Baryshnikov in Japan

Here’s a video of Baryshnikov and Gabriella Komleva performing Don Quixote in Japan when the Kirov toured there in 1971. Thank you to “Ballet Lover” for finding it and posting it in the comments of my Bolshoi / Don Quixote post.

What a treat! (there’s another one of him dancing the same pdd even earlier, in 1969, in that same comment). It’s interesting because the athletics exhibited by today’s dancers are so much more astounding (one thing I’d forgotten to mention about the Bolshoi’s DQ is that in those thrilling one-handed overhead lifts, Vasiliev would not only stand on one leg when doing them, but would go on releve as well, making the audience go nuts with applause) but this older version is still so glorious. In a way that I can’t exactly put my finger on it seems to have even more grandeur. You know what I mean? I’ll post the other video “Ballet Lover” linked to as well, so you can see what I mean. (This one’s with Lyudmila Semenyaka.) I wonder where they’re performing in this one?

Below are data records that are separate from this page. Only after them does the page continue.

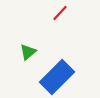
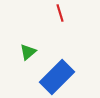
red line: rotated 60 degrees counterclockwise
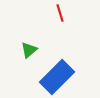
green triangle: moved 1 px right, 2 px up
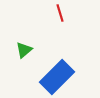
green triangle: moved 5 px left
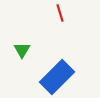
green triangle: moved 2 px left; rotated 18 degrees counterclockwise
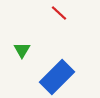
red line: moved 1 px left; rotated 30 degrees counterclockwise
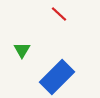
red line: moved 1 px down
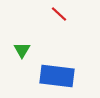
blue rectangle: moved 1 px up; rotated 52 degrees clockwise
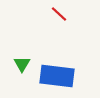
green triangle: moved 14 px down
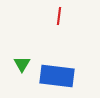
red line: moved 2 px down; rotated 54 degrees clockwise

Also in regards to Japan, my friend Marie, who comments here frequently and has begun writing a lot about ballet on her own blog – her family owns and operates a Buddhist monastery in Northern Japan. So please keep her in your thoughts right now. She wrote a really beautiful book, Picking Bones From Ash, which recently came out in paperback and Kindle, which takes place largely in Japan. I read it before I knew Marie very well, and I really loved the book; it really made me want to visit Japan.

UPDATE: Marie has an OpEd in today’s New York Times about her memories of Northern Japan, and about her family’s temple (I was wrong to call it a Buddhist monastery – it’s a Buddhist temple).


  1. Jonathan Wallach

    I loved Vasiliev last weekend. But he is not Baryshnikov. Vasiliev was temperamentally suited to the role and he was truly exciting and astounding. But as with so many dancers today it crosses the line out of the realm of classy. Baryshnikov is perfect. His dancing in the 70s and 80s was better than this. But you can see how there isn’t a move out of place and it’s thrilling in its simplicity.

  2. What a treat to see these two videos! Baryshnikov is and always will be my first danseur love. He is amazing. In the Japan video, I feel that Komleva has ugly feet and no grace. In the second video, Semenyaka is graceful, has lovely feet, and gorgeous port de bras. She is a far better dancer than Komleva. Komleva was just cranking out the steps. And I wonder why old-style Soviet pointe shoes were so ugly? This is a pet peeve of mine! They never seem to bend to the arch of the dancer who is wearing them, and in old videos, it’s distracting. I wonder if they were uncomfortable to wear? But I digress…

    • I liked Semenyaka better than Komleva too. Komleva looked unsure of herself and that seemed to lead to a few mistakes. Love Baryshnikov in both though!

      I’ll have to look at the shoes again, but I’ve noticed, now that I’ve seen a lot of current Russian performances up close through the Emerging Pictures Ballet in Cinema series, that their shoes look very different from the ones we use. Theirs often look more like the ones other companies use for practice shoes.

  3. Tonya–This is so sweet. Thank you!

    I just stopped by to catch up on the dance world, since my ABT tickets arrived. I was so happy to see you post a video of Semenyaka. I saw her dance in 88 (I think) when the Bolshoi was on tour and she absolutely blew me away. A very young Nina Ananiashvelli was also dancing with them–but I couldn’t stop watching Semenyaka and Irek Mukhamedov. I feel so lucky I saw them live.